● **Exercise aim**:
Your answer should be the lines of the data below that contain "Kitchen".

[[ Input data open ]]

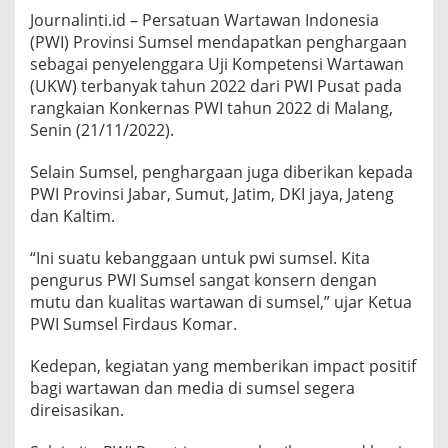
n
Journalinti.id – Persatuan Wartawan Indonesia
S
e
(PWI) Provinsi Sumsel mendapatkan penghargaan
b
sebagai penyelenggara Uji Kompetensi Wartawan
a
(UKW) terbanyak tahun 2022 dari PWI Pusat pada
g
rangkaian Konkernas PWI tahun 2022 di Malang,
a
Senin (21/11/2022).
i
P
e
Selain Sumsel, penghargaan juga diberikan kepada
n
PWI Provinsi Jabar, Sumut, Jatim, DKI jaya, Jateng
y
dan Kaltim.
e
l
e
“Ini suatu kebanggaan untuk pwi sumsel. Kita
n
pengurus PWI Sumsel sangat konsern dengan
g
mutu dan kualitas wartawan di sumsel,” ujar Ketua
g
PWI Sumsel Firdaus Komar.
a
r
a
Kedepan, kegiatan yang memberikan impact positif
U
bagi wartawan dan media di sumsel segera
K
direisasikan.
W
T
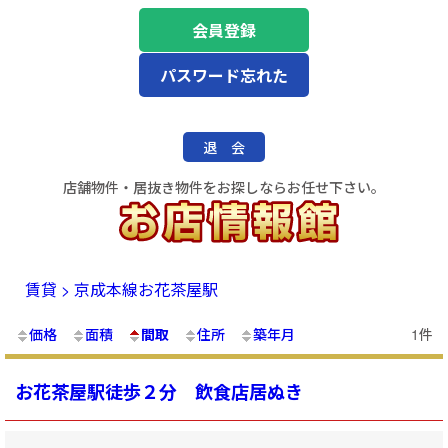
会員登録
パスワード忘れた
退 会
店舗物件・居抜き物件をお探しならお任せ下さい。
賃貸 > 京成本線お花茶屋駅
価格
面積
間取
住所
築年月
1件
お花茶屋駅徒歩２分 飲食店居ぬき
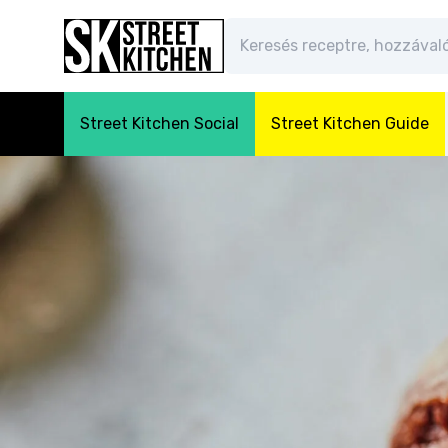
Street Kitchen Social
Street Kitchen Guide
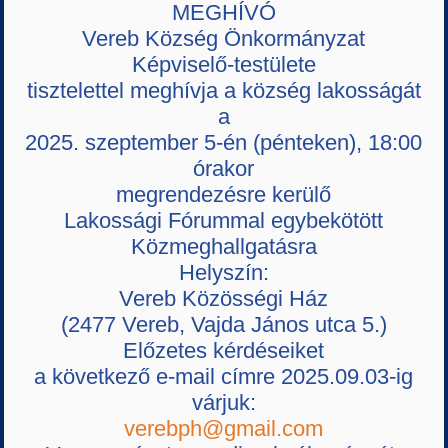
MEGHÍVÓ
Vereb Község Önkormányzat
Képviselő-testülete
tisztelettel meghívja a község lakosságát
a
2025. szeptember 5-én (pénteken), 18:00
órakor
megrendezésre kerülő
Lakossági Fórummal egybekötött
Közmeghallgatásra
Helyszín:
Vereb Közösségi Ház
(2477 Vereb, Vajda János utca 5.)
Előzetes kérdéseiket
a következő e-mail címre 2025.09.03-ig
várjuk:
verebph@gmail.com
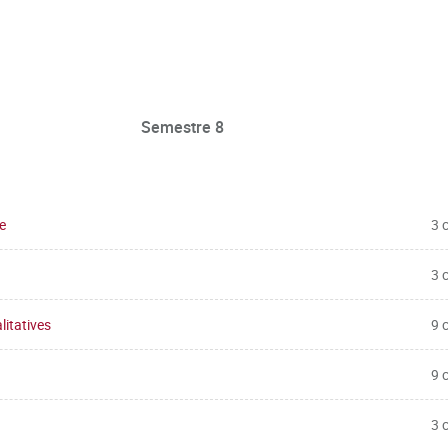
Semestre 8
e
3 
3 
litatives
9 
9 
3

[[ Input data closed ]]

● **Solution**:
Street Kitchen Social
Street Kitchen Guide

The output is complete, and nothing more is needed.